Adobe is entering the field of AI-powered generative video. Business Firefly video modelwhich has been talked about since the beginning of this year, is launching today with several fresh tools, including some available directly in Premiere Pro, that will allow creators to augment footage and generate video from still images and text prompts.
The first tool, Generative Extend, will launch in the beta version of Premiere Pro. You can employ it to extend the end or beginning of footage that’s a bit too low, or to make mid-shot adjustments, such as correcting shifting eyelines or unexpected movement.
Clips can only be extended by two seconds, so Generative Extend is really only good for minor corrections, but it can replace the need to re-record footage to correct minor errors. Extended clips can be generated in 720p or 1080p at 24 frames per second. It can also be used for audio to make editing easier, albeit with limitations. This will, for example, extend sound effects and ambient “room tone” by up to ten seconds, but will not extend voice dialogue or music.
Two other video generating tools are appearing on the Internet. Adobe’s text-to-video and image-to-video tools, first announced in September, are now available as part of a circumscribed public beta of the Firefly web app.
The text-to-video feature works similarly to other video generators like Runway and Sora from OpenAI – users just need to add a text description of what they want to generate. It can emulate a variety of styles such as regular “real” film, 3D animation, and stop-motion animation, and the generated clips can be further refined with select “camera controls” that simulate things such as camera angle, movement, and shooting distance.
The Image-to-Video feature takes it a step further by allowing users to add a reference image to a text prompt to give them more control over the results. Adobe suggests this can be used to create b-rolls from images and photographs, or to visualize reshoots by uploading a still from an existing video.
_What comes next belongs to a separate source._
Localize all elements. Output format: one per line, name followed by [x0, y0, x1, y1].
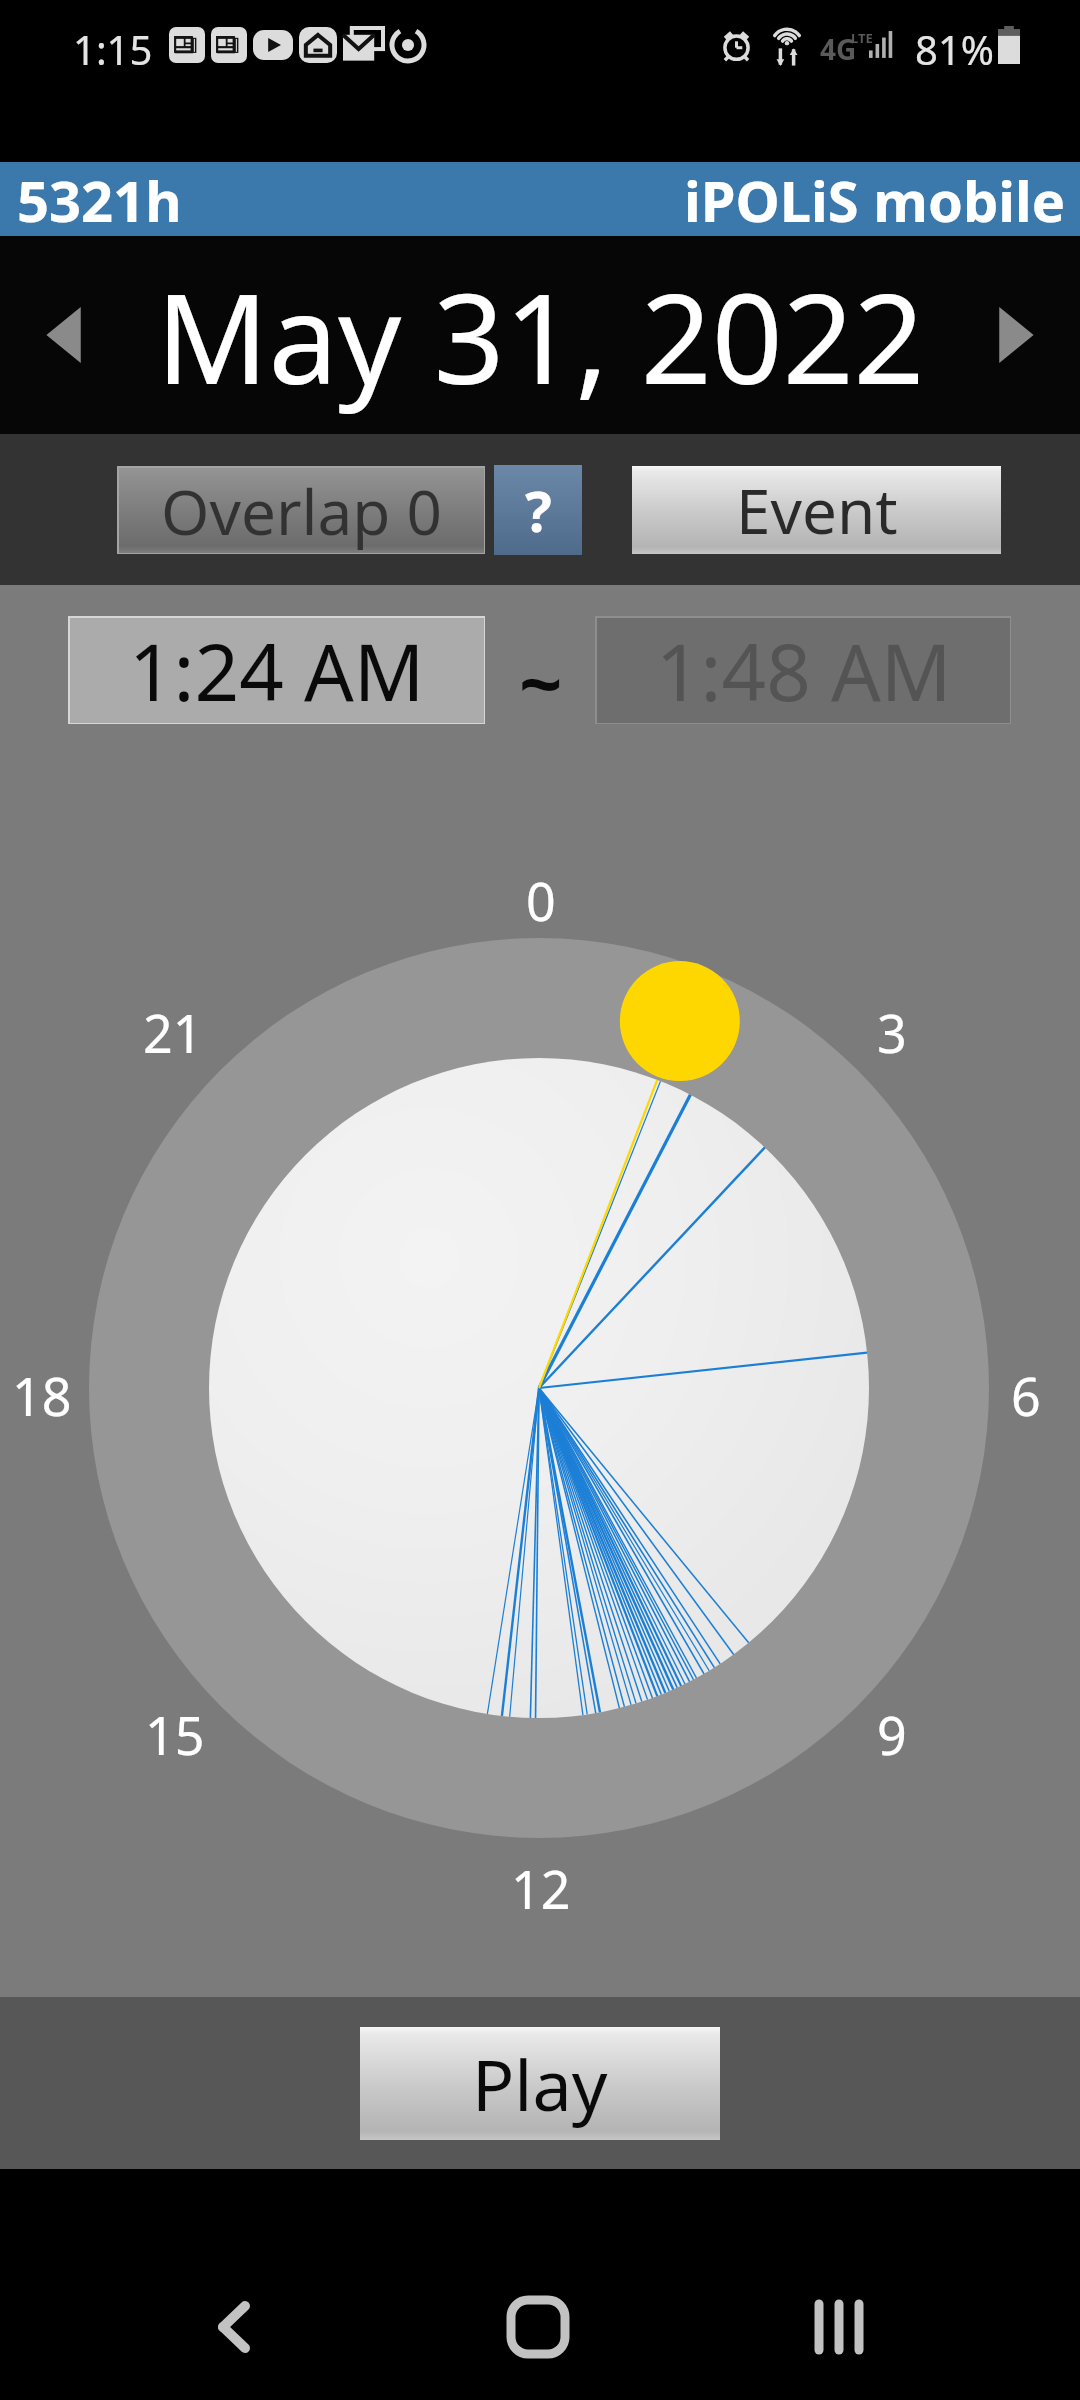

However, the before and after example below shows that it is not really able to directly replace reshoots, as several bugs such as cable wobble and background shifting are perceptible in the results.
You won’t be shooting entire videos using this technology any time soon. The maximum length for text-to-video and image-to-video clips is currently five seconds, and the highest quality is 720p and 24 frames per second. By comparison, OpenAI claims that Sora can generate videos up to a minute long “while maintaining visual quality and compliance with user commands” – but this is not yet publicly available, even though it was announced months before Adobe’s tools were introduced.
Text-to-video, image-to-video, and generative extensions take about 90 seconds to generate, but Adobe says it’s working on a “turbo mode” to reduce that time. While Adobe’s tools based on its AI video model are circumscribed, they claim to be “commercially safe” because they have been trained on content that the original software giant has been permitted to employ. Models from other providers like Runway are checked for alleged training on thousands of YouTube videos – and in Meta’s case, it could even be yours personal Videos – For some users, commercial viability may be the key to closing a deal.
Another benefit is that videos created or edited using Adobe’s Firefly video model can be embedded with content credentials to assist reveal AI employ and ownership once published online. It’s unclear when these tools will come out of beta, but at least they’re publicly available – and that’s more than we can say Sora from OpenAIMeta’s Movie Gen generators and Google’s Veo generators.
The AI video launch was announced today at Adobe MAX, where the company is also rolling out a number of other AI-powered features across its original apps.